Motoristas de caminhão que participaram da paralisação de 2018 criticaram as medidas anunciadas pelo ministro da Infraestrutura, Tarcísio de Freitas, nesta terça-feira (16)

A categoria não descarta uma segunda paralisação geral. De acordo com suas lideranças, as medidas apresentadas pelo governo não contemplam as reivindicações anteriores – o tabelamento do frete e a redução do preço mínimo.

O governo de Jair Bolsonaro anunciou nesta terça-feira (16) a abertura de uma linha de crédito de R$ 500 milhões para a categoria, além de melhorias nas estradas e construção de espaços de descanso nas rodovias.

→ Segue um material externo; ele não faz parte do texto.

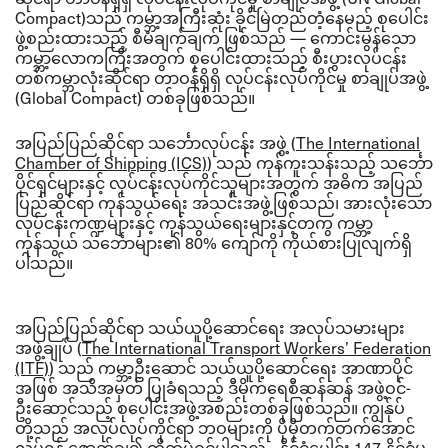
Compact)သည် ကမ္ဘာ့အကြီးဆုံး ခိုင်မြဲတည်တံ့နေမည့် စုပေါင်း
ဖွဲ့စည်းထားသည့် စီမံချက်ချက် ဖြစ်သည် — ကောင်းမွန်သော
ကမ္ဘာ့လောကကြီးအတွက် စုပေါင်းထားသည့် စီးပွားလုပ်ငန်း
တစ်ကမ္ဘာလုံးဆိုင်ရာ တာဝန်ရှိရှိ လုပ်ငန်းလုပ်ကိုင်မှု စာချုပ်အဖွဲ့
(Global Compact) တစ်ခုဖြစ်သည်။
အပြည်ပြည်ဆိုင်ရာ သင်္ဘောလုပ်ငန်း အဖွဲ့ (
The International
Chamber of Shipping (ICS)
) သည် ကုန်ကူးသန်းသည့် သင်္ဘော
ပိုင်ရှင်များနှင့် လုပ်ငန်းလုပ်ကိုင်သူများအတွက် အဓိက အပြည်
ပြည်ဆိုင်ရာ ကုန်သွယ်ရေး အသင်းအဖွဲ့ဖြစ်သည်၊ အားလုံးသော
လုပ်ငန်းကဏ္ဍများနှင့် ကုန်သွယ်ရေးများနှင့်တကွ ကမ္ဘာ့
ကုန်သွယ် သင်္ဘောများ၏ 80% ကျော်ကို ကိုယ်စားပြုလျက်ရှိ
ပါသည်။
အပြည်ပြည်ဆိုင်ရာ သယ်ယူပို့ဆောင်ရေး အလုပ်သမားများ
အဖွဲ့ချုပ် (
The International Transport Workers’ Federation
(ITF)
) သည် ကမ္ဘာ့ဦးဆောင် သယ်ယူပို့ဆောင်ရေး အာဏာပိုင်
အဖြစ် အသိအမှတ် ပြုခံရသည့် ဒီမိုကရေစီဆန်ဆန် အဖွဲ့ဝင်-
ဦးဆောင်သည့် စုပေါင်းအဖွဲ့အစည်းတစ်ခုဖြစ်သည်။
ကျွန်ုပ်
တို့သည် အလုပ်လုပ်ကိုင်ရာ ဘဝများကို ပိုမိုတက်တက်အောင်
လုပ်ရန် ဇောက်ချ၍ တိုက်ပွဲဝင်ပါသည် - နိုင်ငံပေါင်း
147 နိုင်ငံမှ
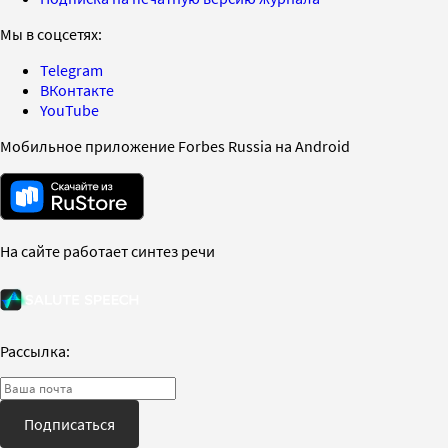
Мы в соцсетях:
Telegram
ВКонтакте
YouTube
Мобильное приложение Forbes Russia на Android
На сайте работает синтез речи
Рассылка:
Подписаться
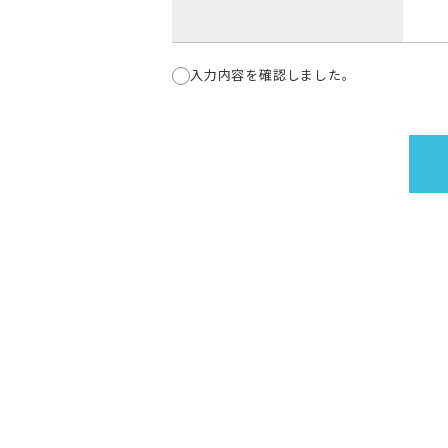
入力内容を確認しました。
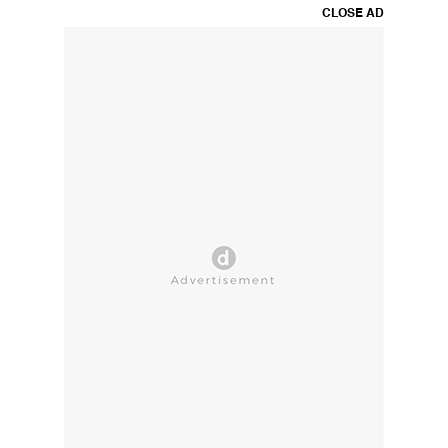
CLOSE AD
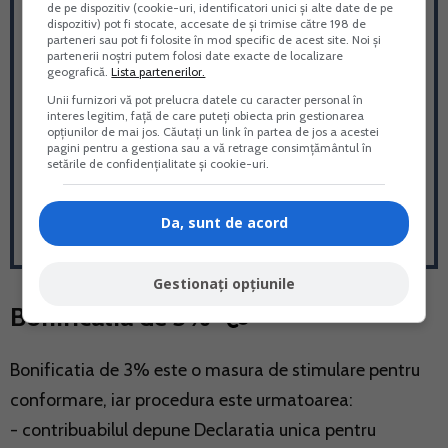
de pe dispozitiv (cookie-uri, identificatori unici și alte date de pe
V-am pregatit un ghid practic care
dispozitiv) pot fi stocate, accesate de și trimise către 198 de
raspunde la absolut orice intrebare legata
parteneri sau pot fi folosite în mod specific de acest site. Noi și
partenerii noștri putem folosi date exacte de localizare
de
Declaratia unica in 2026
! Realizat de un
geografică.
Lista partenerilor.
reputat specialist (consultantul fiscal Vera
Unii furnizori vă pot prelucra datele cu caracter personal în
Constantin),
ghidul Declaratia Unica 2026.
interes legitim, față de care puteți obiecta prin gestionarea
opțiunilor de mai jos. Căutați un link în partea de jos a acestei
Impozit pe venit. Contributii CAS si CASS
pagini pentru a gestiona sau a vă retrage consimțământul în
va ofera absolut toate informatiile
setările de confidențialitate și cookie-uri.
necesare pentru a putea gestiona
CORECT orice aspect legat de aceasta
Da, sunt de acord
Declaratie
Gestionați opțiunile
Bonificatia de 3%
Bonificatia de 3% este o masura de stimulare pentru
conformare, iar procedura este urmatoarea:
- contribuabilul depune Declaratia unica pentru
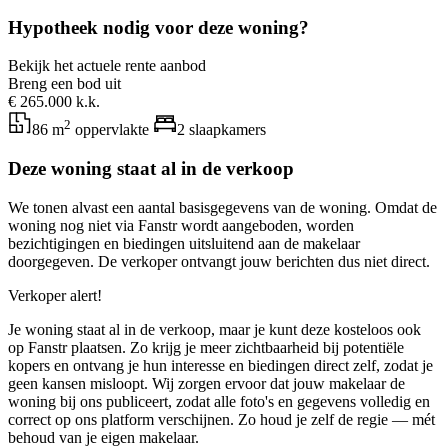
Hypotheek nodig voor deze woning?
Bekijk het actuele rente aanbod
Breng een bod uit
€ 265.000 k.k.
2
86 m
oppervlakte
2 slaapkamers
Deze woning staat al in de verkoop
We tonen alvast een aantal basisgegevens van de woning. Omdat de
woning nog niet via Fanstr wordt aangeboden, worden
bezichtigingen en biedingen uitsluitend aan de makelaar
doorgegeven. De verkoper ontvangt jouw berichten dus niet direct.
Verkoper alert!
Je woning staat al in de verkoop, maar je kunt deze kosteloos ook
op Fanstr plaatsen. Zo krijg je meer zichtbaarheid bij potentiële
kopers en ontvang je hun interesse en biedingen direct zelf, zodat je
geen kansen misloopt. Wij zorgen ervoor dat jouw makelaar de
woning bij ons publiceert, zodat alle foto's en gegevens volledig en
correct op ons platform verschijnen. Zo houd je zelf de regie — mét
behoud van je eigen makelaar.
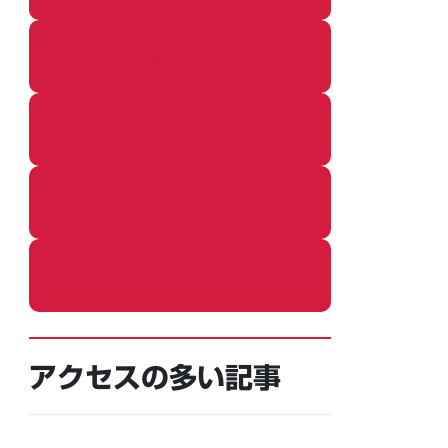
着ぐるみ
めし
ふろ
ねこ
アクセスの多い記事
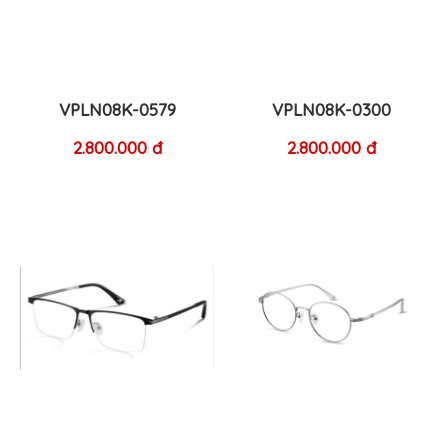
VPLN08K-0579
VPLN08K-0300
2.800.000 đ
2.800.000 đ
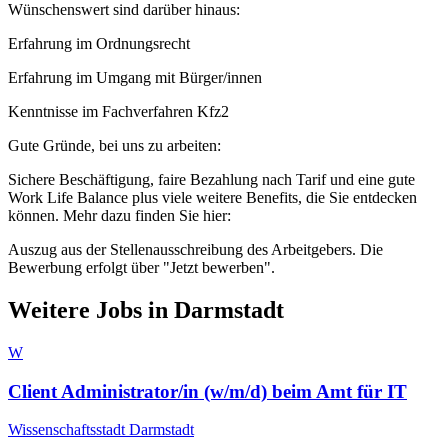
Wünschenswert sind darüber hinaus:
Erfahrung im Ordnungsrecht
Erfahrung im Umgang mit Bürger/innen
Kenntnisse im Fachverfahren Kfz2
Gute Gründe, bei uns zu arbeiten:
Sichere Beschäftigung, faire Bezahlung nach Tarif und eine gute
Work Life Balance plus viele weitere Benefits, die Sie entdecken
können. Mehr dazu finden Sie hier:
Auszug aus der Stellenausschreibung des Arbeitgebers. Die
Bewerbung erfolgt über "Jetzt bewerben".
Weitere Jobs in
Darmstadt
W
Client Administrator/in (w/m/d) beim Amt für IT
Wissenschaftsstadt Darmstadt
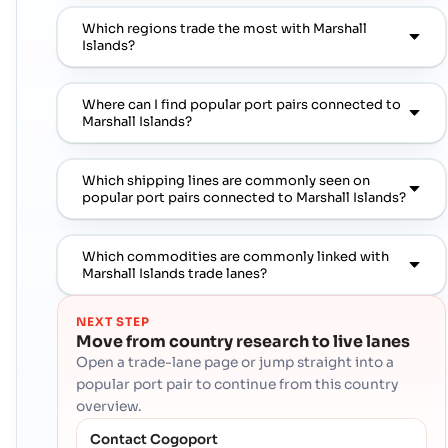
Which regions trade the most with Marshall
Islands?
Where can I find popular port pairs connected to
Marshall Islands?
Which shipping lines are commonly seen on
popular port pairs connected to Marshall Islands?
Which commodities are commonly linked with
Marshall Islands trade lanes?
NEXT STEP
Move from country research to live lanes
Open a trade-lane page or jump straight into a
popular port pair to continue from this country
overview.
Contact Cogoport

Conforme noticiou o Estadão, nos grupos de WhatsApp, o plano foi visto como uma “cortina de fumaça”, uma forma de protelar uma possível greve dos motoristas. Alguns já falam, com exaltação, em nova paralisação em 21 de maio — exatamente um ano depois da greve que paralisou o país — caso a situação não melhore.

Os caminhoneiros afirmam que não estão pedindo dinheiro para o governo, mas sim melhores condições de trabalho.

“Nada do que o ministro da Infraestrutura anunciou nos ajuda. É um avanço conseguir pegar dinheiro no BNDES a baixo custo? É. Mas hoje, mais da metade dos caminhoneiros estão com o nome sujo no Serasa. Nós vamos conseguir pegar esse crédito?”, questiona Wanderlei Dias, o Dedéco, de Curitiba (PR).

Ariovaldo Junior Almeida, diretor do Sindicato dos Caminhoneiros de Ourinhos, interior de São Paulo, chamou de “esmola” o crédito oferecido.

“É melhor do que nada, mas é esmola. Trinta mil reais não dá para 15 pneus. O caminhoneiro precisava de uma linha de crédito de R$ 200 mil”, afirmou.